Writer Kathryn Schulz was prepared to hate Twitter and the other social networks her agent assured her she must use to promote her book, Being Wrong. But in the end, she fell in love with the “bird.” Being limited to 140 characters per entry, Twitter forced her to sharpen her word skills. What’s more, her contacts with other writers grew until she discovered she’d built a “dream community” for herself. (“Seduced by Twitter,” by Kathryn Schulz, published by New York Media and excerpted in The Week, 12/13 pg. 41.)
So why wasn’t she happy? She explained: “Eighty percent of the battle of writing involves keeping yourself in [a] cave: waiting out the loneliness and opacity and emptiness and frustration and bad sentences and dead ends and despair until the damn thing resolves into words.” Twitter, to the contrary, was like gaming. The action was on-going, 24/7. What’s more, the company was welcoming, a friendlier place than the writer’s cave. (Ibid pg 41.) Before long, she was spending more time social networking than composing.

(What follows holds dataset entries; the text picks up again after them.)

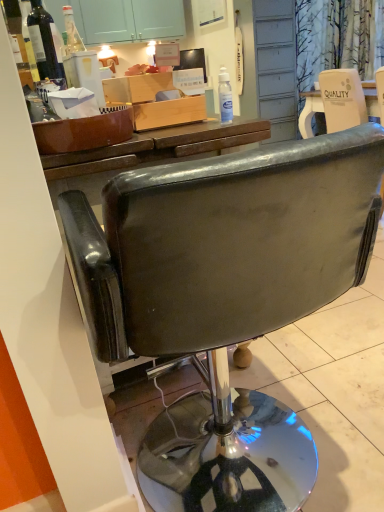 Question: Does matte black television at upper center have a smaller size compared to transparent plastic bottle at upper center, which is the first bottle from right to left?

Choices:
 (A) yes
 (B) no

Answer: (B)

Question: Is matte black television at upper center oriented away from transparent plastic bottle at upper center, which is the first bottle from right to left?

Choices:
 (A) no
 (B) yes

Answer: (A)

Question: Is transparent plastic bottle at upper center, placed as the second bottle when sorted from top to bottom, inside matte black television at upper center?

Choices:
 (A) no
 (B) yes

Answer: (A)

Question: Is matte black television at upper center at the left side of transparent plastic bottle at upper center, positioned as the second bottle in left-to-right order?

Choices:
 (A) no
 (B) yes

Answer: (B)

Question: Can you see matte black television at upper center touching transparent plastic bottle at upper center, marked as the first bottle in a bottom-to-top arrangement?

Choices:
 (A) yes
 (B) no

Answer: (A)

Question: Considering the positions of dark glass bottle at upper left, which is the second bottle in right-to-left order, and wooden box at center in the image, is dark glass bottle at upper left, which is the second bottle in right-to-left order, bigger or smaller than wooden box at center?

Choices:
 (A) big
 (B) small

Answer: (B)

Question: From the image's perspective, is dark glass bottle at upper left, which is the first bottle from top to bottom, above or below wooden box at center?

Choices:
 (A) below
 (B) above

Answer: (B)

Question: From their relative heights in the image, would you say dark glass bottle at upper left, which is the first bottle in left-to-right order, is taller or shorter than wooden box at center?

Choices:
 (A) tall
 (B) short

Answer: (A)

Question: From a real-world perspective, is dark glass bottle at upper left, which is the first bottle from top to bottom, positioned above or below wooden box at center?

Choices:
 (A) above
 (B) below

Answer: (A)

Question: Is leather-like black chair at center spatially inside wooden box at center, or outside of it?

Choices:
 (A) outside
 (B) inside

Answer: (A)

Question: Is leather-like black chair at center wider or thinner than wooden box at center?

Choices:
 (A) wide
 (B) thin

Answer: (A)

Question: Is point (317, 179) positioned closer to the camera than point (173, 99)?

Choices:
 (A) closer
 (B) farther

Answer: (A)

Question: Considering their positions, is leather-like black chair at center located in front of or behind wooden box at center?

Choices:
 (A) front
 (B) behind

Answer: (A)

Question: Looking at their shapes, would you say matte black television at upper center is wider or thinner than dark glass bottle at upper left, which is the first bottle in left-to-right order?

Choices:
 (A) wide
 (B) thin

Answer: (B)

Question: Based on their sizes in the image, would you say matte black television at upper center is bigger or smaller than dark glass bottle at upper left, which is the 2th bottle in bottom-to-top order?

Choices:
 (A) big
 (B) small

Answer: (A) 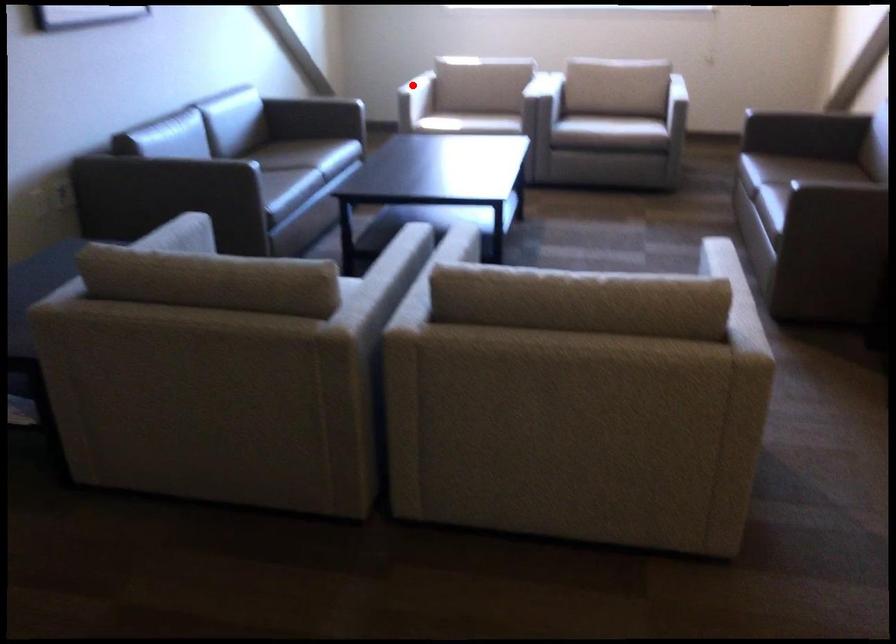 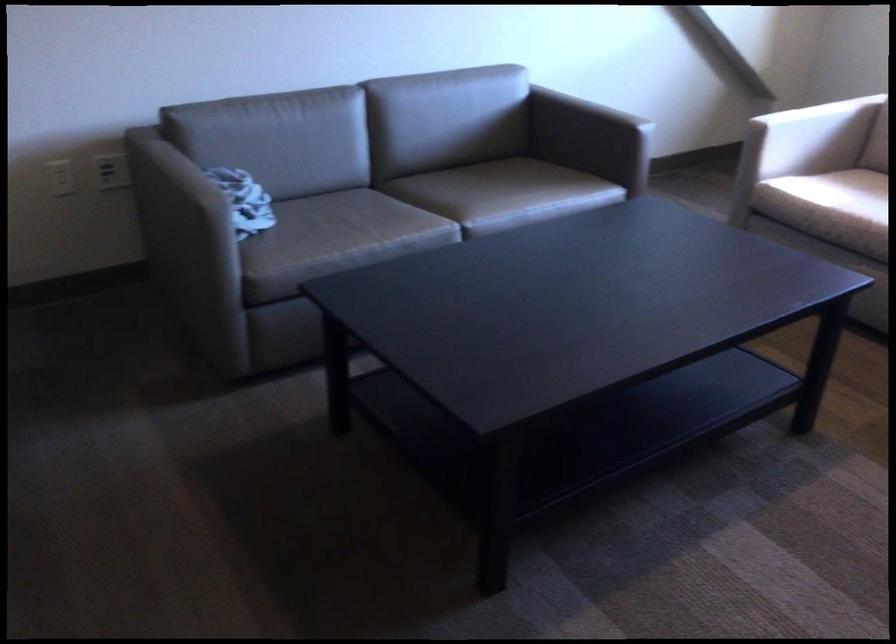 Question: I am providing you with two images of the same scene from different viewpoints. A red point is shown in image1. For the corresponding object point in image2, is it positioned nearer or farther from the camera?

Choices:
 (A) Nearer
 (B) Farther

Answer: (A) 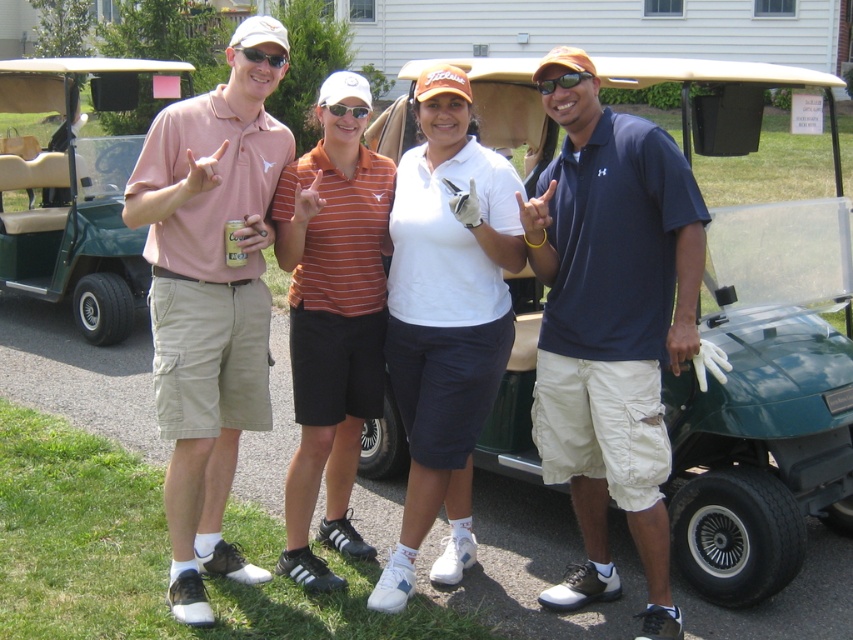 Is point (410, 572) more distant than point (346, 369)?

No, (410, 572) is in front of (346, 369).

Can you confirm if white matte golf glove at center is thinner than orange striped polo shirt at center?

Incorrect, white matte golf glove at center's width is not less than orange striped polo shirt at center's.

Between point (407, 301) and point (294, 200), which one is positioned behind?

Positioned behind is point (407, 301).

Where is `white matte golf glove at center`? The height and width of the screenshot is (640, 853). white matte golf glove at center is located at coordinates pos(445,317).

Can you confirm if green matte golf cart at center is positioned to the right of white plastic goggles at center?

Correct, you'll find green matte golf cart at center to the right of white plastic goggles at center.

Does point (503, 77) lie behind point (345, 112)?

Yes, it is.

Which is in front, point (689, 77) or point (352, 106)?

Point (352, 106) is more forward.

Locate an element on the screen. This screenshot has height=640, width=853. green matte golf cart at center is located at coordinates (758, 349).

I want to click on green matte golf cart at center, so click(758, 349).

Can you confirm if green matte golf cart at center is positioned above matte black sunglasses at upper center?

No.

Between point (780, 540) and point (281, 60), which one is positioned in front?

Positioned in front is point (281, 60).

At what (x,y) coordinates should I click in order to perform the action: click on green matte golf cart at center. Please return your answer as a coordinate pair (x, y). The width and height of the screenshot is (853, 640). Looking at the image, I should click on (758, 349). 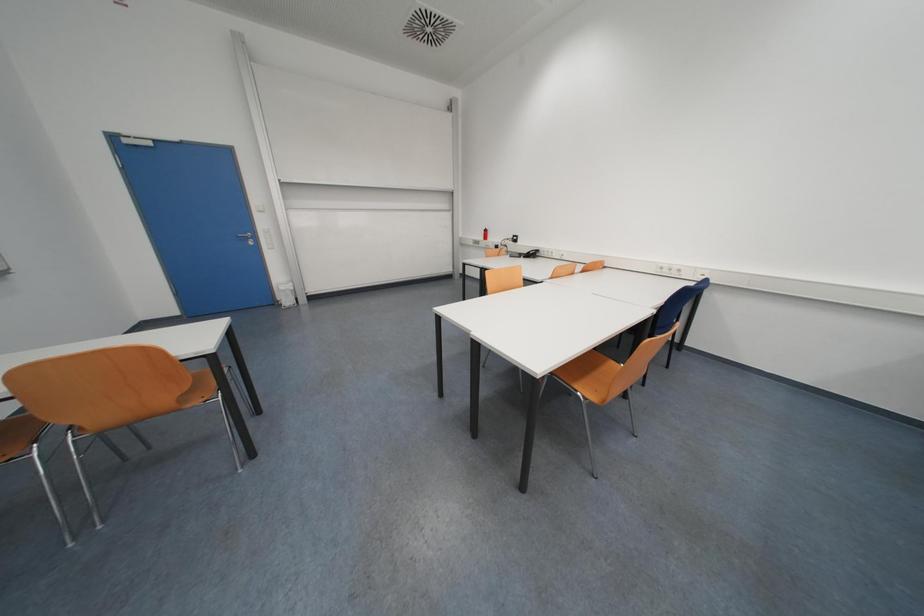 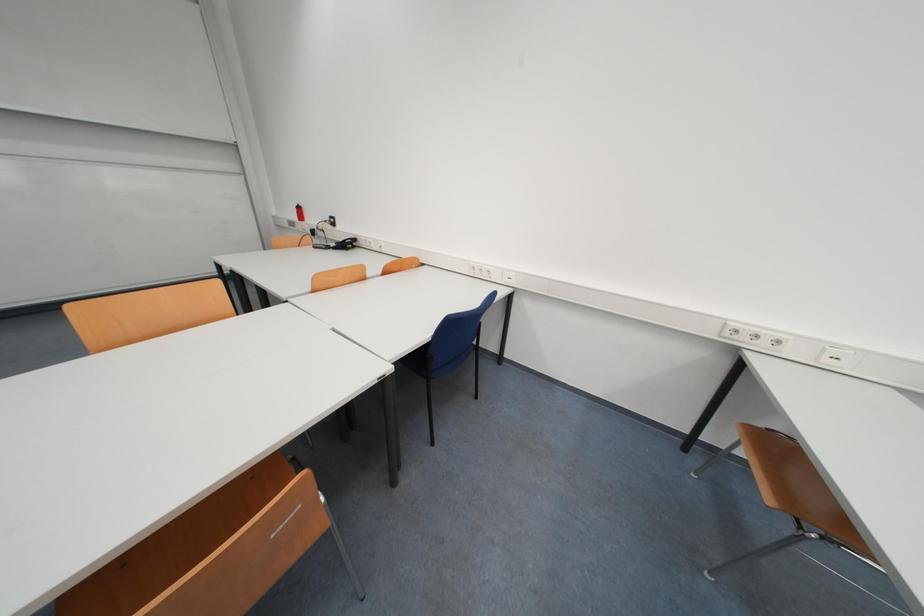 In a continuous first-person perspective shot, in which direction is the camera moving?

The cameraman walked toward right, forward. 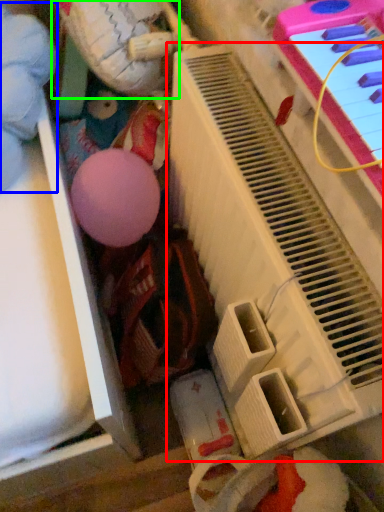 Question: Considering the real-world distances, which object is farthest from piano (highlighted by a red box)? toy (highlighted by a blue box) or toy (highlighted by a green box)?

Choices:
 (A) toy
 (B) toy

Answer: (A) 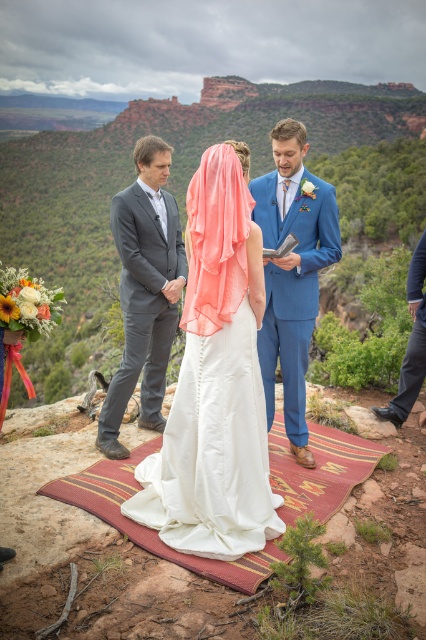 Is matte gray suit at left thinner than textured wool rug at center?

Indeed, matte gray suit at left has a lesser width compared to textured wool rug at center.

Between matte gray suit at left and textured wool rug at center, which one has less height?

textured wool rug at center

What do you see at coordinates (144, 291) in the screenshot? I see `matte gray suit at left` at bounding box center [144, 291].

The image size is (426, 640). What are the coordinates of `matte gray suit at left` in the screenshot? It's located at (144, 291).

Can you confirm if textured wool rug at center is wider than dark blue jeans at lower right?

Yes, textured wool rug at center is wider than dark blue jeans at lower right.

Which is more to the left, textured wool rug at center or dark blue jeans at lower right?

From the viewer's perspective, textured wool rug at center appears more on the left side.

Between point (178, 561) and point (400, 394), which one is positioned behind?

Positioned behind is point (400, 394).

Locate an element on the screen. The image size is (426, 640). textured wool rug at center is located at coordinates [150, 529].

Which is behind, point (265, 468) or point (152, 173)?

Point (152, 173)

The height and width of the screenshot is (640, 426). I want to click on white satin dress at center, so click(x=215, y=385).

Find the location of a particular element. Image resolution: width=426 pixels, height=640 pixels. white satin dress at center is located at coordinates (215, 385). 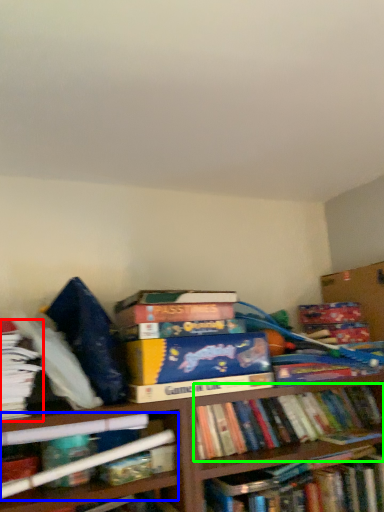 Question: Which is nearer to the book (highlighted by a red box)? book (highlighted by a blue box) or book (highlighted by a green box).

Choices:
 (A) book
 (B) book

Answer: (A) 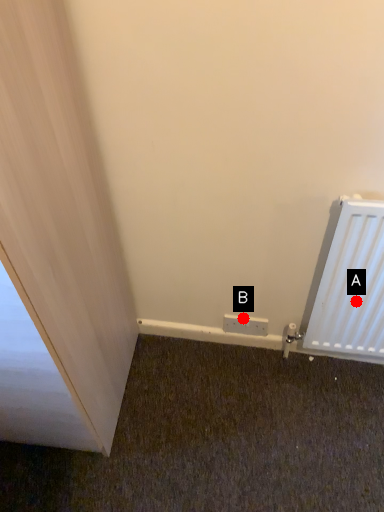 Question: Two points are circled on the image, labeled by A and B beside each circle. Which of the following is the closest to the observer?

Choices:
 (A) A is closer
 (B) B is closer

Answer: (A) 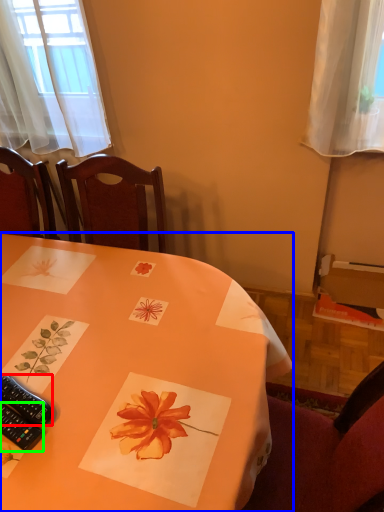 Question: Which is nearer to the remote control (highlighted by a red box)? table (highlighted by a blue box) or remote control (highlighted by a green box).

Choices:
 (A) table
 (B) remote control

Answer: (B) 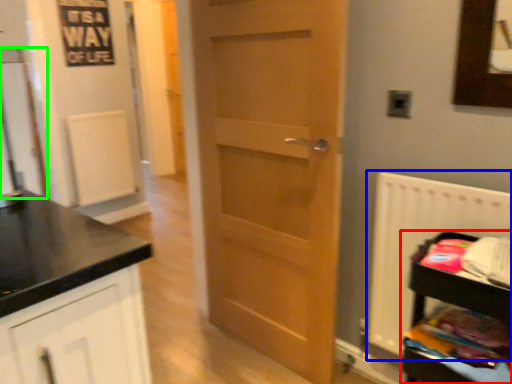 Question: Which object is positioned farthest from shelf (highlighted by a red box)? Select from radiator (highlighted by a blue box) and glass door (highlighted by a green box).

Choices:
 (A) radiator
 (B) glass door

Answer: (B) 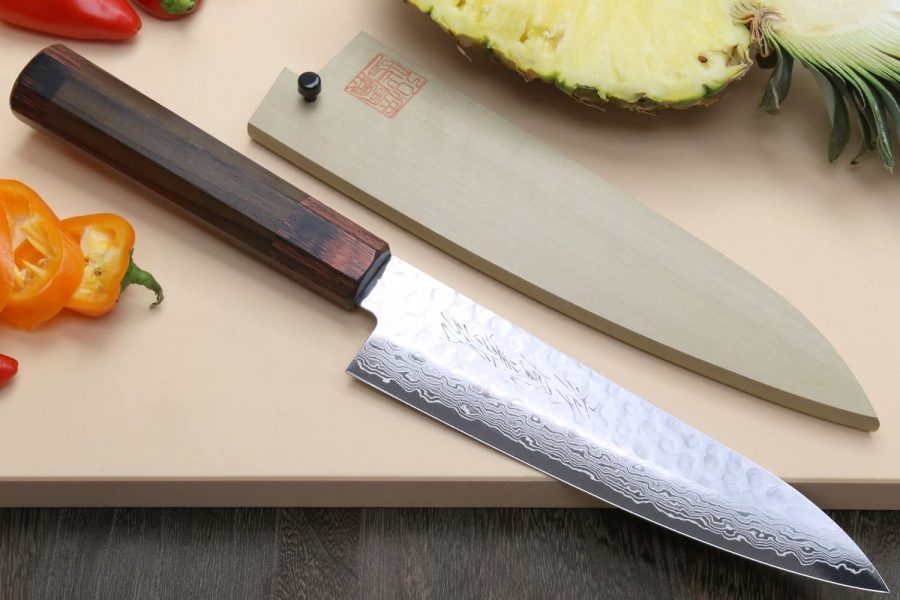 Identify the location of knob. The height and width of the screenshot is (600, 900). (310, 69). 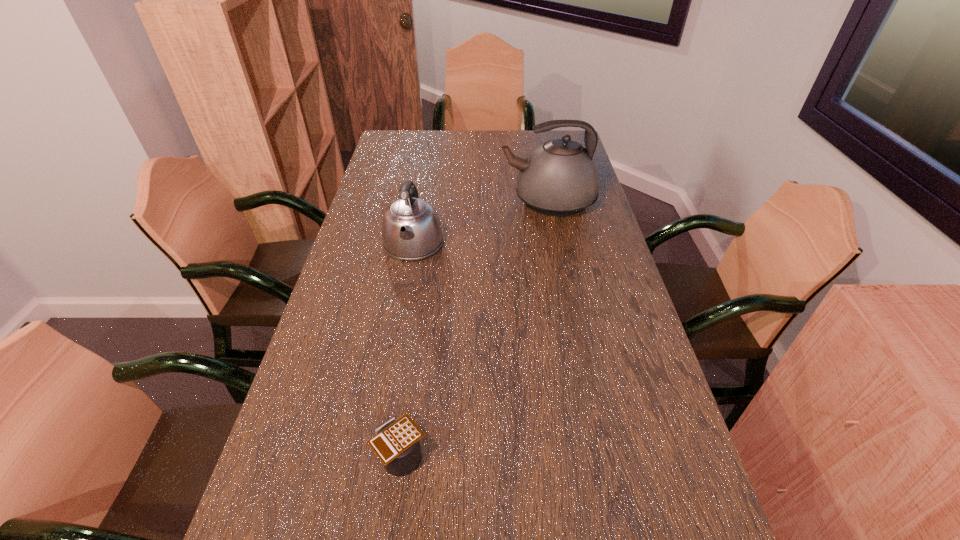 This screenshot has width=960, height=540. In order to click on the taller kettle in this screenshot , I will do `click(559, 178)`.

Identify the location of the rightmost object. The image size is (960, 540). (559, 178).

Where is `the left kettle`? This screenshot has width=960, height=540. the left kettle is located at coordinates (411, 230).

At what (x,y) coordinates should I click in order to perform the action: click on the second shortest object. Please return your answer as a coordinate pair (x, y). Looking at the image, I should click on (411, 230).

Image resolution: width=960 pixels, height=540 pixels. What are the coordinates of `the nearest object` in the screenshot? It's located at (396, 443).

In order to click on the shortest object in this screenshot , I will do `click(396, 443)`.

Where is `free space located 0.170m at the spout of the right kettle`? This screenshot has height=540, width=960. free space located 0.170m at the spout of the right kettle is located at coordinates (452, 201).

I want to click on blank space located 0.360m at the spout of the right kettle, so click(398, 201).

Image resolution: width=960 pixels, height=540 pixels. Find the location of `free region located 0.270m at the spout of the right kettle`. free region located 0.270m at the spout of the right kettle is located at coordinates (423, 201).

What are the coordinates of `vacant space positioned on the spout of the left kettle` in the screenshot? It's located at (398, 325). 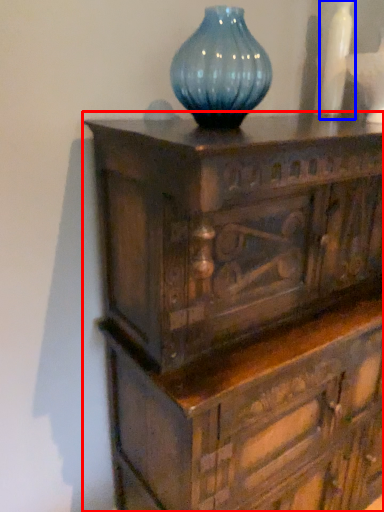 Question: Among these objects, which one is nearest to the camera, chest of drawers (highlighted by a red box) or vase (highlighted by a blue box)?

Choices:
 (A) chest of drawers
 (B) vase

Answer: (A) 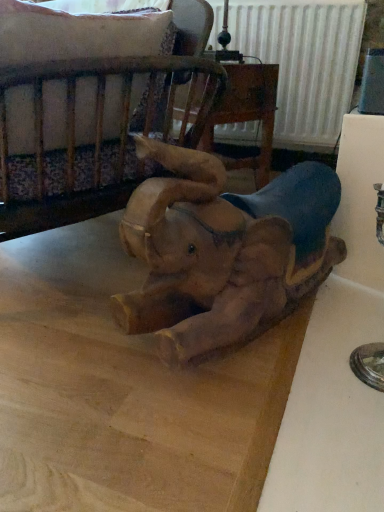 Where is `wooden elephant at center`? wooden elephant at center is located at coordinates (222, 250).

This screenshot has height=512, width=384. What do you see at coordinates (222, 250) in the screenshot?
I see `wooden elephant at center` at bounding box center [222, 250].

What do you see at coordinates (84, 114) in the screenshot? I see `wooden crib at upper left` at bounding box center [84, 114].

Identify the location of wooden crib at upper left. (84, 114).

Identify the location of wooden elephant at center. (222, 250).

Is wooden crib at upper left at the left side of wooden elephant at center?

Yes, wooden crib at upper left is to the left of wooden elephant at center.

Relative to wooden elephant at center, is wooden crib at upper left in front or behind?

wooden crib at upper left is behind wooden elephant at center.

Considering the positions of point (186, 120) and point (229, 327), is point (186, 120) closer or farther from the camera than point (229, 327)?

Point (186, 120) is farther from the camera than point (229, 327).

From the image's perspective, who appears lower, wooden crib at upper left or wooden elephant at center?

wooden elephant at center is shown below in the image.

From a real-world perspective, is wooden crib at upper left physically below wooden elephant at center?

Incorrect, from a real-world perspective, wooden crib at upper left is higher than wooden elephant at center.

Does wooden crib at upper left have a greater width compared to wooden elephant at center?

Correct, the width of wooden crib at upper left exceeds that of wooden elephant at center.

Who is shorter, wooden crib at upper left or wooden elephant at center?

wooden crib at upper left is shorter.

Does wooden crib at upper left have a larger size compared to wooden elephant at center?

No.

Does wooden crib at upper left contain wooden elephant at center?

No, wooden elephant at center is located outside of wooden crib at upper left.

Is there a large distance between wooden crib at upper left and wooden elephant at center?

No, wooden crib at upper left is in close proximity to wooden elephant at center.

Is wooden crib at upper left positioned with its back to wooden elephant at center?

That's right, wooden crib at upper left is facing away from wooden elephant at center.

How many degrees apart are the facing directions of wooden crib at upper left and wooden elephant at center?

The angle between the facing direction of wooden crib at upper left and the facing direction of wooden elephant at center is 1.82 degrees.

You are a GUI agent. You are given a task and a screenshot of the screen. Output one action in this format:
    pyautogui.click(x=<x>, y=<y>)
    Task: Click on the furniture that is behind the wooden elephant at center
    
    Given the screenshot: What is the action you would take?
    pyautogui.click(x=84, y=114)

Considering the relative positions of wooden elephant at center and wooden crib at upper left in the image provided, is wooden elephant at center to the right of wooden crib at upper left from the viewer's perspective?

Yes.

Considering their positions, is wooden elephant at center located in front of or behind wooden crib at upper left?

Clearly, wooden elephant at center is in front of wooden crib at upper left.

Considering the points (191, 259) and (85, 79), which point is behind, point (191, 259) or point (85, 79)?

The point (85, 79) is farther.

From the image's perspective, between wooden elephant at center and wooden crib at upper left, who is located below?

wooden elephant at center.

From a real-world perspective, is wooden elephant at center below wooden crib at upper left?

Indeed, from a real-world perspective, wooden elephant at center is positioned beneath wooden crib at upper left.

Between wooden elephant at center and wooden crib at upper left, which one has smaller width?

Thinner between the two is wooden elephant at center.

Who is taller, wooden elephant at center or wooden crib at upper left?

wooden elephant at center is taller.

Considering the relative sizes of wooden elephant at center and wooden crib at upper left in the image provided, is wooden elephant at center bigger than wooden crib at upper left?

Correct, wooden elephant at center is larger in size than wooden crib at upper left.

Would you say wooden elephant at center is inside or outside wooden crib at upper left?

Having finished Schulz’s lament, I marveled at how different our Twitter experiences have been. I’ve subscribed to the site for 4 years where, as it does on Facebook, my blog appears daily. But while my friends on Facebook comment on my posts, my Twitter followers are so silent, I feel as if I’m communicating in a foreign tongue. Mostly, my contacts use my site to promote their books or announce a reading they’re giving. Their work done, they disappear like nomads, leaving me hollowed by their absence.